= WORK TO BE COMPLETED =
Copy out the lines of the material that include the string "POLÍTICA".

━━ SUPPLIED DATA ━━

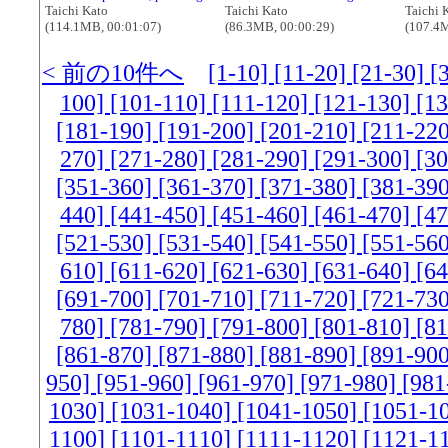
Taichi Kato
Taichi Kato
Taichi 
(114.1MB, 00:01:07)
(86.3MB, 00:00:29)
(107.4M
< 前の10件へ
[1-10]
[11-20]
[21-30]
[
100]
[101-110]
[111-120]
[121-130]
[1
[181-190]
[191-200]
[201-210]
[211-22
270]
[271-280]
[281-290]
[291-300]
[3
[351-360]
[361-370]
[371-380]
[381-39
440]
[441-450]
[451-460]
[461-470]
[4
[521-530]
[531-540]
[541-550]
[551-56
610]
[611-620]
[621-630]
[631-640]
[6
[691-700]
[701-710]
[711-720]
[721-73
780]
[781-790]
[791-800]
[801-810]
[8
[861-870]
[871-880]
[881-890]
[891-90
950]
[951-960]
[961-970]
[971-980]
[981
1030]
[1031-1040]
[1041-1050]
[1051-1
1100]
[1101-1110]
[1111-1120]
[1121-1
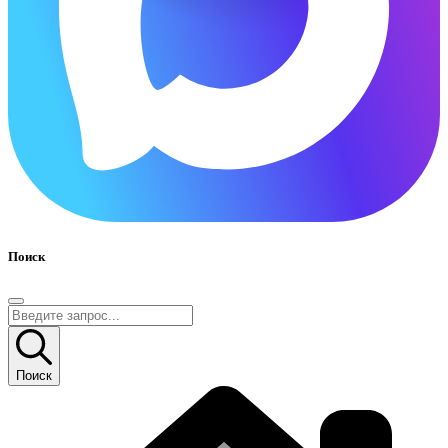
Поиск
Поиск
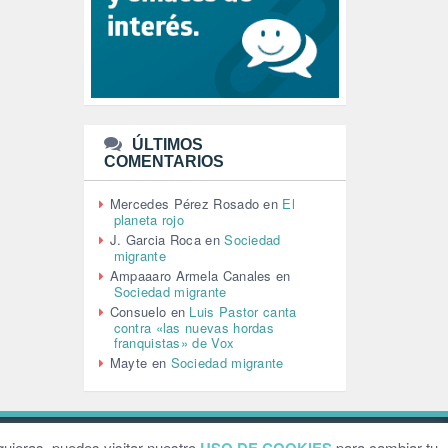
LEÓN XIV (5)
LGTBI (1)
LIBROS (96)
MACHISMO (147)
MEDIOAMBIENTE (186)
MEDIOS DE COMUNICACIÓN
(110)
ÚLTIMOS
MEMORIA HISTÓRICA (232)
COMENTARIOS
MONARQUÍA (26)
MUSICA (19)
Mercedes Pérez Rosado
en
El
NATURALEZA (1)
planeta rojo
PALESTINA (8)
J. Garcia Roca
en
Sociedad
PARTICIPACIÓN CIUDADANA (392)
migrante
PAZ (2)
Ampaaaro Armela Canales
en
Sociedad migrante
PENSIONES (12)
Consuelo
en
Luis Pastor canta
PEPE MUJICA (2)
contra «las nuevas hordas
PESCADORES (1)
franquistas» de Vox
POBREZA (2)
Mayte
en
Sociedad migrante
POLÍTICA ESPAÑA (1001)
POLÍTICA EUROPA (112)
POLÍTICA INTERNACIONAL (367)
POLÍTICA VALENCIA (357)
ebsite by
Grafital
uieras, puedes visitar nuestro
para cambiar tu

━━━

= YOUR RESPONSE =
POLÍTICA ESPAÑA (1001)
POLÍTICA EUROPA (112)
POLÍTICA INTERNACIONAL (367)
POLÍTICA VALENCIA (357)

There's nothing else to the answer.